René Steinberg, der aus dem Ruhrgebiet stammt, tobte sich am alltäglichen Wahnsinn aus und widmete sich unter anderem den Politikern, die heute "Popstar-Qualitäten besitzen müssen". Und er malte sich aus, wie eine Bundestagsdebatte wohl in einer Musical-Inszenierung aussehen würde - mit Angela Merkel im Chiffon-Brautkleid und Sigmar Gabriel als "Balu der Bär" im Baströckchen.

Steinberg setzte auch den fulminanten Schlusspunkt des Abends. Vor einer imaginären Leiche verkörperte der Mülheimer Til Schweiger und Herbert Grönemeyer ("Da ist kein Leben drin - was soll das?) als neue "Tatort"-Kommissare, schlüpfte dabei in die Rolle von Udo Lindenberg, bezog Helge Schneider ins Geschehen ein und ließ Jürgen von Manger alias Adolf Tegtmeier auferstehen. Die Zuschauer lachten Tränen.

Bei Martin Wangler, der den Wilderer Fidelius Waldvogel in einem Outfit zwischen dem des legendären Schinderhannes und Räuber Hotzenplotz mimte, schauten einige Besucher zunächst etwas skeptisch, was wohl auch am Dialekt des Comedian aus dem Schwarzwald lag. Der zeigte, dass in jedem Mann und in jeder Frau immer noch ein Jäger und Sammler und eben auch ein Wilderer steckt.

Bitterböse und saukomisch schilderte er, dass auch Radfahrer zu seinem Beuteschema gehörten. Und er erzählte, wie er einen Vater von dessen Luxus-Rad geholt habe, während die Mutter auf einem billigen Drei-Gang-Rad mit zwei Kindern im Anhänger hinterherfuhr. "Emanzipation durch Munition", so sein bissiger Kommentar.

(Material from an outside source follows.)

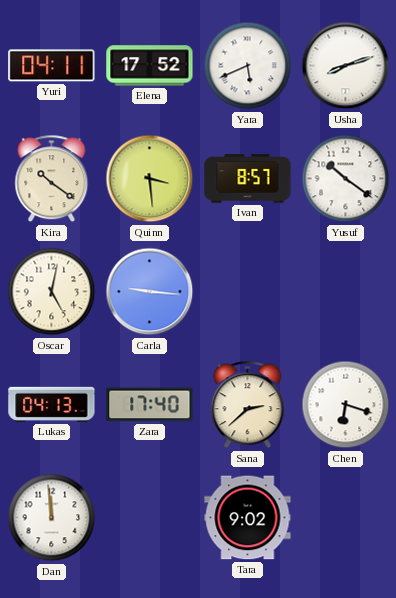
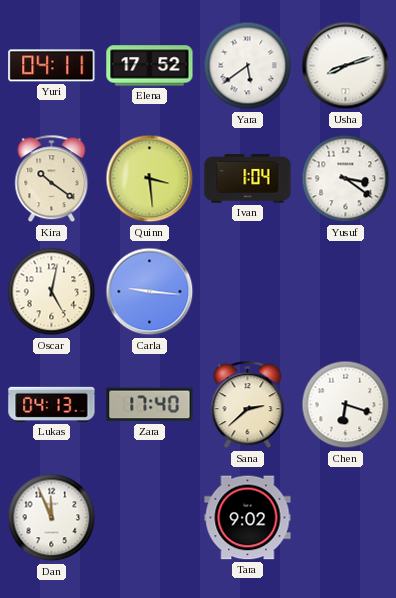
Yara: 5:41 -> 5:39
Ivan: 8:57 -> 1:04
Yusuf: 10:21 -> 3:21
Dan: 11:59 -> 11:56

Das Publikum tobte.

Das Verhältnis von deutschen und ausländischen Mitbürgern nahm der in Bielefeld geborene Kabarettist türkisch-kurdischer Abstammung, Özgür Cebe, mit aberwitziger (Selbst-)Ironie aufs Korn. "Ich bin zwiegespalten, schon morgens beim Rasieren. Ich geb doch keinem Kurden ein Rasiermesser in die Hand!", entrüstete er sich augenzwinkernd. Integration im Kindergarten müsse seiner Meinung anders aussehen: Türkische Kinder sollten nicht mehr "Fuchs, du hast die Gans gestohlen" singen, sondern "Murat hat den Hans bestohlen, gib das Handy her".

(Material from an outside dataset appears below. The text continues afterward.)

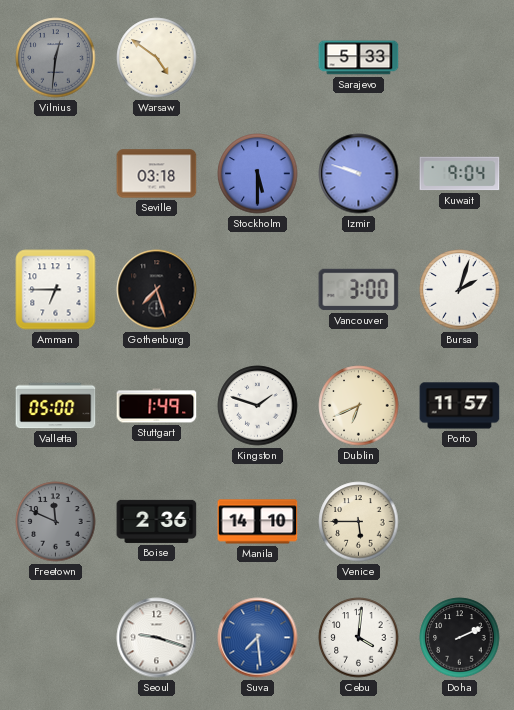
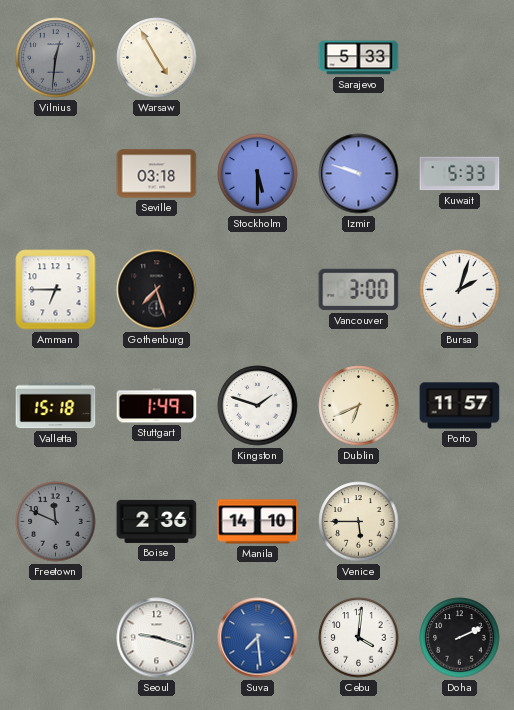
Warsaw: 4:51 -> 4:55
Kuwait: 9:04 -> 5:33
Valletta: 05:00 -> 15:18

Immer wieder werde er aufgrund seines Aussehens als nicht "vollwertiger" Deutscher angesehen. Und wenn jemand sage, er solle dahin zurückgehen, woher er gekommen sei, denke er: "Nach Bielefeld...?" Es folgte ein Potpourri deutscher Schlager, natürlich mit eigenen Texten. Sanft lächelnd mit einem Engelsgesicht intonierte er zum Beispiel: "Unter der Burka muss die Freiheit wohl grenzenlos sein." Für alle Künstler gab es frenetischen Applaus.